Description of the task –
Copy each line below exactly and leave the pictures out.

Task data –
_ _ _ _
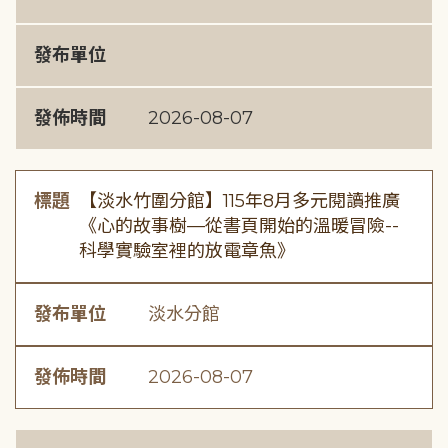
發布單位
發佈時間
2026-08-07
標題
【淡水竹圍分館】115年8月多元閱讀推廣
《心的故事樹—從書頁開始的溫暖冒險--
科學實驗室裡的放電章魚》
發布單位
淡水分館
發佈時間
2026-08-07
_ _ _ _
Solution to the exercise –
發布單位
發佈時間
2026-08-07
標題
【淡水竹圍分館】115年8月多元閱讀推廣
《心的故事樹—從書頁開始的溫暖冒險--
科學實驗室裡的放電章魚》
發布單位
淡水分館
發佈時間
2026-08-07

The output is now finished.